# DIY Lighting Question.....



## Nanoguy (Feb 6, 2007)

Ok I have a question for you DIYers. First off let me tell you folks I am CHEAP. I am having light problems with the crappy stock lights on my 60" 120g tank. So here I am with a question, if I took this http://www.lowes.com/lowes/lkn?action=productDetail&productId=208484-13537-234SLESW&lpage=none and mounted it in a custom wooden "canopy" and then used this http://www.petsolutions.com/Coralife+Color+Max+Bulbs-I-96300503-I-C-40001732-C-.aspx for bulbs would that work out. It would be used over the stock glass cover. I don't need tons of light, but the measly 18w stock lights really suck. Tell me what you think.


----------



## Mrmofo (Feb 11, 2007)

if your tank is 49 1/2" long id say go for it...just be careful those lights need to be fixed to somthing ive put tons up in the trade...just make sure the terminal strip is siliconed or somthing with alot of water protection u dont want your A and N making friends.make sure its properly earthed too (the casing if its metal in any fitting needs to be earthed) thicker the wire the better and safer. if your built an enclosure and put a reflector on it, it would be safer so water cant be accidently dripped or anything onto it...this has alreaddy given me an idea for a good enclusure for myself...have u done any electrical work b4?


----------



## Nanoguy (Feb 6, 2007)

My tank is actually 60 inches long but I figured a few inches on each side wouldn't hurt. I have done some minor electrical work like installing light fixtures in my garage and house and wiring ballasts. Just thought this would be a easy project if done right.


----------



## Brandon (Dec 14, 2006)

Ya that would work just hang it like 10 inches or more above the tank to get the wide spread.


----------



## usmc121581 (Jul 31, 2006)

You would have to compare the wattage on the ballest to the wattage on the bulb. If the light doesnt pull more wattage then the ballast then it will work. It might burn the ballast out quicker because they are not made for that purpose.


----------



## caferacermike (Oct 3, 2006)

The real question is whether the lighting will be sufficient for what you want.


----------



## Nanoguy (Feb 6, 2007)

With the stock lights right now I have 32w total over 120g, that works out to a whopping .26666666 WPG. I found some ballast a Lowes today that will run 2-40W T12 bulbs as well as some GE bulbs for aquariums that were 48" long and 40w each. If I built a canopy with 2 ballast and stagger 4-40w lights I would be getting around 1.3 WPG, not going to grow any huge plants but plenty good for my oscar tank. Keeing in mind I know the WPG rule isn't the best but it is good enough for this project. 
I am looking at supplies as follows.
2 2x40w ballast ($15 each)
4 40w GE bulbs ($8 each)
8 endcaps ($2 each)
material for reflector ($15)
wood for canopy ($25)
misc. wire, screws, hinges, wire nuts, etc ($30)

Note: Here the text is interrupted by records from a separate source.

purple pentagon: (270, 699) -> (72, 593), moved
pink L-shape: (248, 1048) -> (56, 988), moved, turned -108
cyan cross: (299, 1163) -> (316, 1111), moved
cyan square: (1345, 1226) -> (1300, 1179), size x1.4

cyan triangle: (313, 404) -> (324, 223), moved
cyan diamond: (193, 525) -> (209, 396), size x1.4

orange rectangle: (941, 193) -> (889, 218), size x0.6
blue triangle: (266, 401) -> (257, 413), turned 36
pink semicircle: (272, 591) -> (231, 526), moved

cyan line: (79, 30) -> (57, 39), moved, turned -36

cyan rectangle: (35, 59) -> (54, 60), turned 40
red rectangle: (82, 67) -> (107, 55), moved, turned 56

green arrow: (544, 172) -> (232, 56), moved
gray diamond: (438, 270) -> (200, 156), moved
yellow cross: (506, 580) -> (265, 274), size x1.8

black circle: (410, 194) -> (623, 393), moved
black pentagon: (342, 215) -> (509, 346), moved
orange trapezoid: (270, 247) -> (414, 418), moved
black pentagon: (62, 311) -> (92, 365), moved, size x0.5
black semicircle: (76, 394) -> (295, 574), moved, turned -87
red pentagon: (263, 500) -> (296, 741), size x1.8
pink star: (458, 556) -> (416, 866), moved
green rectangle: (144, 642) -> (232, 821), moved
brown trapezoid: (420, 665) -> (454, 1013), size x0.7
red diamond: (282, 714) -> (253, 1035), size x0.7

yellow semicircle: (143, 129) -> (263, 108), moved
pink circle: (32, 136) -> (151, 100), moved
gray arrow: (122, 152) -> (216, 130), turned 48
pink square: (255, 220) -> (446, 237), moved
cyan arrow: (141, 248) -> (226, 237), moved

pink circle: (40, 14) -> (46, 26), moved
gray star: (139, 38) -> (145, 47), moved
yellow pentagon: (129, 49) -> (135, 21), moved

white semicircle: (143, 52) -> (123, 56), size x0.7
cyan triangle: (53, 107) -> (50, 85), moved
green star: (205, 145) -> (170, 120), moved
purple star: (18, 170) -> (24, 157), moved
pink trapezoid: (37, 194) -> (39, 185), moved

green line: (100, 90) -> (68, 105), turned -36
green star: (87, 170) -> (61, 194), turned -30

I probably forgot a few things but that is the basics. I figure I'll have about $150 in it all together. To be honest, for a little more I could probably buy a decent fixture but what the hell. I'm so broke this gives me the option of buying stuff little by little.

I am also having issues with my Nanocube lights and will probably have to send it to nanotuners for a light upgrade. I cannot for the life of me figure out what is wrong with it.


----------